*** Opening Given records ***

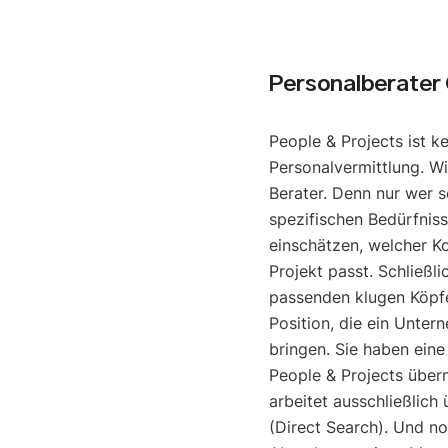
Personalberater 
People & Projects ist k
Personalvermittlung. Wi
Berater. Denn nur wer s
spezifischen Bedürfniss
einschätzen, welcher K
Projekt passt. Schließli
passenden klugen Köpfe
Position, die ein Unter
bringen. Sie haben eine
People & Projects über
arbeitet ausschließlich
(Direct Search). Und noc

*** Closing Given records ***

## [About this task]
Nothing but the lines from the one containing "Projekt passt. Schließli" through the last line of the data above should be set down, word for word.

## [Task response]
Projekt passt. Schließli
passenden klugen Köpfe
Position, die ein Unter
bringen. Sie haben eine
People & Projects über
arbeitet ausschließlich
(Direct Search). Und noc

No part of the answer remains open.